Linear independence regarding Exterior Power .

Question

I have been trying to learn the proof of dimension of exterior power from this text : http://www.thehcmr.org/issue1_2/poincare_lemma.pdf.( Page 16)
I am not able to understand the part of linear independence ( how its been assured) . It would be nice if you could explain . thank you .

Answer 1

To say that vectors $v_1, \ldots, v_n$ (lets focus on $n \geq 2$) are linearly dependent is equivalent to saying that some fixed $v_i$ is a linear combination of $v_1, \ldots, v_{i-1}, v_{i+1}, \ldots, v_n$. If you know beforehand that $v_i \neq 0$ for every $i$, then evidently the coefficients of this linear combination can't all be zero.

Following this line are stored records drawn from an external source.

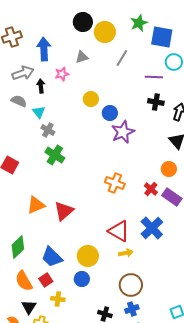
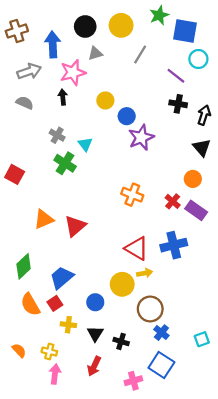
black circle: (83, 22) -> (85, 27), moved
pink star: (62, 74) -> (73, 72), size x1.6
purple line: (154, 77) -> (176, 76), turned 36
black arrow: (41, 86) -> (63, 97), moved
cyan triangle: (39, 112) -> (85, 144), moved
blue cross: (152, 228) -> (174, 245), turned 30
yellow circle: (88, 256) -> (122, 284), moved
blue trapezoid: (52, 257) -> (62, 278), turned 95
black triangle: (29, 307) -> (95, 334), moved
blue cross: (132, 309) -> (161, 333), moved, turned -32

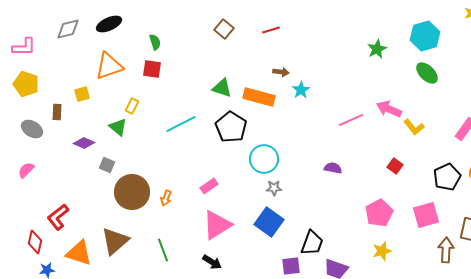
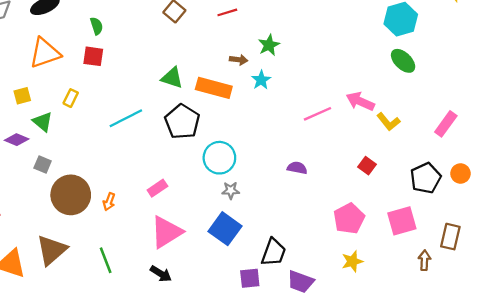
green star: (377, 49) -> (269, 45), moved
yellow square: (82, 94) -> (22, 96), moved
green triangle: (118, 127) -> (43, 122), moved
brown arrow: (446, 250) -> (424, 260), size x0.7

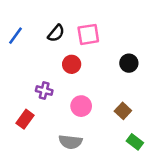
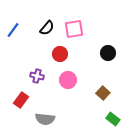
pink circle: (81, 106) -> (68, 80), moved
gray semicircle: (70, 142) -> (45, 119), moved

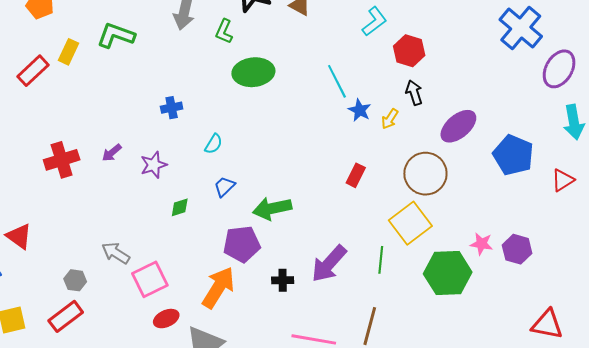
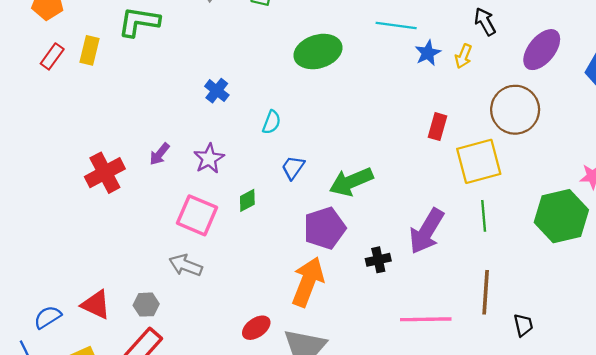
red rectangle: (33, 71) -> (52, 56), moved, size x0.7
green ellipse: (253, 72) -> (318, 52), moved
cyan line: (337, 81) -> (396, 26), turned -44
blue cross: (172, 108) -> (217, 91), turned -30
blue star: (360, 110) -> (428, 53), turned 30
yellow square: (410, 223) -> (479, 161), moved, turned 33
red triangle: (19, 236) -> (96, 305), moved
pink square: (150, 279) -> (197, 215), moved, turned -30

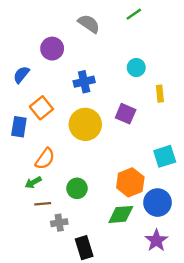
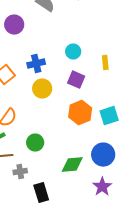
cyan circle: (136, 68) -> (73, 52), moved
blue cross: (84, 82) -> (36, 64), moved
yellow circle: (85, 124) -> (42, 89), size x0.7
orange hexagon: (130, 182) -> (80, 113), moved

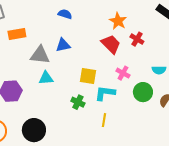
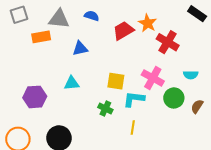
red cross: (137, 39) -> (168, 42), size x1.5
red trapezoid: (111, 44) -> (123, 31), moved, turned -75
blue triangle: (63, 45) -> (80, 48), moved
gray triangle: (40, 55) -> (59, 19), moved
pink cross: (123, 73) -> (153, 78), size x1.5

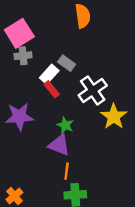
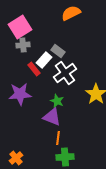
orange semicircle: (83, 16) -> (71, 13), turned -108
red rectangle: (52, 89) -> (34, 69), moved
white cross: (93, 90) -> (65, 73), moved

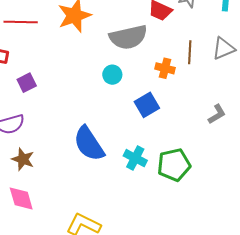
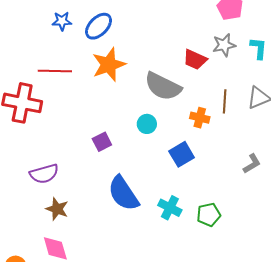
gray semicircle: (128, 37) -> (163, 86), turned 39
purple square: (27, 83) -> (102, 142), moved
green pentagon: (174, 165) -> (209, 215), size x0.7

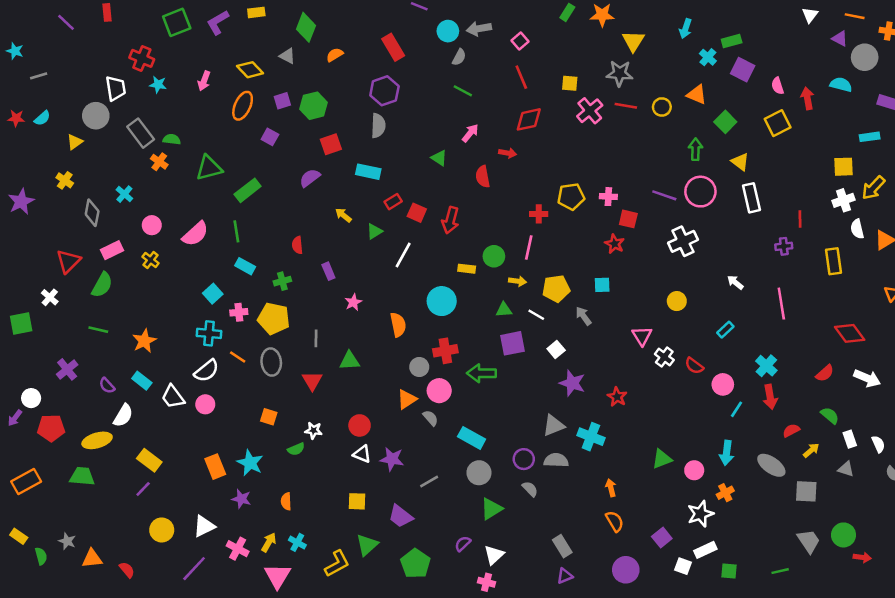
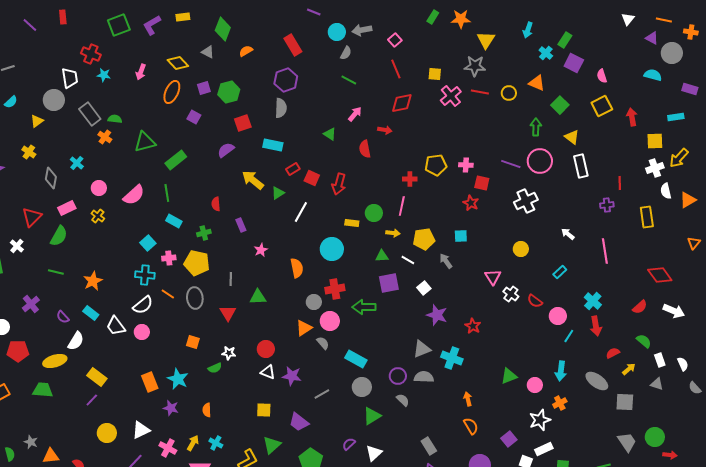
green rectangle: (732, 41) -> (565, 40), turned -42
red arrow: (807, 98) -> (632, 117), moved
yellow arrow: (343, 215) -> (253, 180), size x1.6

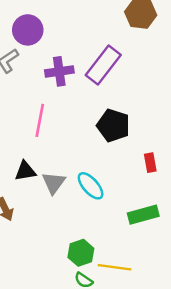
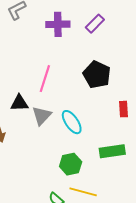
purple rectangle: (103, 65) -> (95, 24), size x0.6
pink line: (40, 120) -> (45, 79), moved
green hexagon: (81, 253) -> (71, 164), moved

In your particular case, it's not hard to see that $e_{i_1} \wedge \dots \wedge e_{i_s} \neq 0$ by using, for instance, the universal property. Now suppose that for some fixed set of indices $\{i_1, \ldots, i_s\}$ you had $$e_{i_1} \wedge \dots \wedge e_{i_s} = \sum_{\{i_1, \ldots, i_s\} \neq \{j_1, \ldots, j_s\}} a_{j_1, \ldots, j_s} e_{j_1} \wedge \dots \wedge e_{j_s}.$$ In this case, there should be some multi-index $\{j_1, \ldots, j_s\}$ such that $a_{j_1, \ldots, j_s} \neq 0$, because the left-handed side is not zero. Applying the corresponding $B_{j_1, \ldots, j_s}$ (which is a linear map) to both sides gives you $$B_{j_1, \ldots, j_s}(e_{i_1} \wedge \dots \wedge e_{i_s}) = a_{j_1, \ldots, j_s}.$$ But since $\{i_1, \ldots, i_s\} \neq \{j_1, \ldots, j_s\}$, the left-handed side must be zero, by construction, and the right-handed side was supposed to be $\neq 0$. Hence the contradiction.